If I were to redo this in color, I would only be adding the shades of warm yellow for the center, and some green for the stem, as the petals rendered beautifully in just white on black. When I first finished this drawing, I wasn’t certain I had the look, but now over a week later I can say I accomplished it, and am pleased with it.
While I experimented with the bald eagle head for the third day of the challenge, I returned to the theme of white flowers for the remainder of the challenge where I actually drew something. More on that in the next post.

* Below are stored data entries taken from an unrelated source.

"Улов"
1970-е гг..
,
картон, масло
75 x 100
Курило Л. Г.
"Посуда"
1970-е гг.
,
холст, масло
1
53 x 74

A head study of a noble bald eagle, worked in white colored pencil on black paper. This is actually the third in my white-on-black series, and the only bird in the series, and is itself a continuation of a page from my sketchbook (if you want a print of the sketchbook page, grid still on it, I have that uploaded to my Pixels store here). As a shortcut, I transferred the outline over to my black paper, and while I am extremely pleased with how the eye turned out, I am not so sure about the rest of the drawing. I just cannot pin down what seems off to me, though I do know exactly what I did that made the eye suddenly look so lifelike, so on that point this drawing is a success.
Thoughts on this drawing
Not every image is suited to being rendered in white on black. Some look better as black on white, and others just don’t look right either way. After doing this in white on black, I decided I would rather have done it in charcoal, preferably on a warm white or sand-beige toned paper, with white pastel pencil to do the highlights. This being a strict black and white challenge meant I’ll have to get around to that idea later. This drawing did convince me that my white-on-black is best suited for white flowers with strong shadows, so that is what the others (save the last) are. I still really like how the eagle’s eye turned out, a week later. I suppose an all-white bird might work with this style, so that is something to revisit later perhaps.

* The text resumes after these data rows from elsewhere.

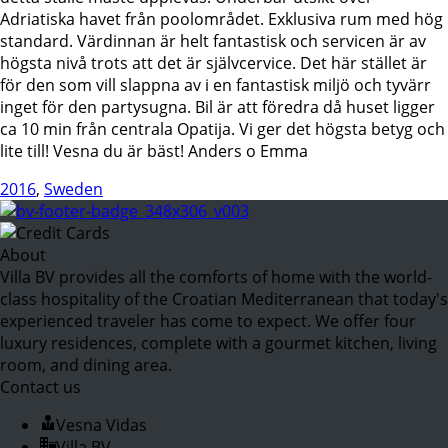
Adriatiska havet från poolområdet. Exklusiva rum med hög
standard. Värdinnan är helt fantastisk och servicen är av
högsta nivå trots att det är självcervice. Det här stället är
för den som vill slappna av i en fantastisk miljö och tyvärr
inget för den partysugna. Bil är att föredra då huset ligger
ca 10 min från centrala Opatija. Vi ger det högsta betyg och
lite till! Vesna du är bäst! Anders o Emma
2016
,
Sweden
About
Villa BV provides all the comforts of home with the world-
class hospitality of the Croatian Mediterranean that today's
experienced traveler has come to expect. We offer four
luxury residences, complete with a gourmet kitchen, living
room, and dining area.
Contact us
Vesna Vidas
Villa BV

After the blue-feathered bird series, I shifted gears as the next art challenge was black and white, or greyscale in photo editing terms. No other hues, not even hints of actual color other than black, white, and the neutral greys in between. I did not start out with a particular theme-within-a-theme, but I did end up staying in one major category and did all seven challenge pieces with white colored pencil on black paper.

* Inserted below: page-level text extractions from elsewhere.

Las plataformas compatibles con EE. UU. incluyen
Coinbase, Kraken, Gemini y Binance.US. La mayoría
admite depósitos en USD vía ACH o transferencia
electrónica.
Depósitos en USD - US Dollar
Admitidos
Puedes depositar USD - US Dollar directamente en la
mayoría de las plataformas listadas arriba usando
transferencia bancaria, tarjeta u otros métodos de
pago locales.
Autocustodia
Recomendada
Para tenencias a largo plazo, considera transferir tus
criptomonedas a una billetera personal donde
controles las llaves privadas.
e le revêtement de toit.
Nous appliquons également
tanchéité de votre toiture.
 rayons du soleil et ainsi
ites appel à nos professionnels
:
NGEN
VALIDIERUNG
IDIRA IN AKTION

First drawing: magnolia bloom in mostly shadow
I started out with a lovely reference photo of a white magnolia bloom in mostly shadow, with just the furthest forward petals hit by sunlight. While I’ve wanted to draw this image for a while, I knew I didn’t want to do it in the traditional black on white paper. Since I had been experimenting with colored pencil on black paper, and laying down a white layer first (see A Single Candle and Christmas Candle) I knew as soon as the theme was announced that this would be my first work.
I actually had to use two different brands of colored pencil to get this effect, but I had just bought five new white pencils that work great for laying in most of it with a more translucent white. (The two brands are Dick Blick and Prismacolor.) The really fun part of these pieces was that instead of working to darken in shading, I worked to bring the lights lighter as needed.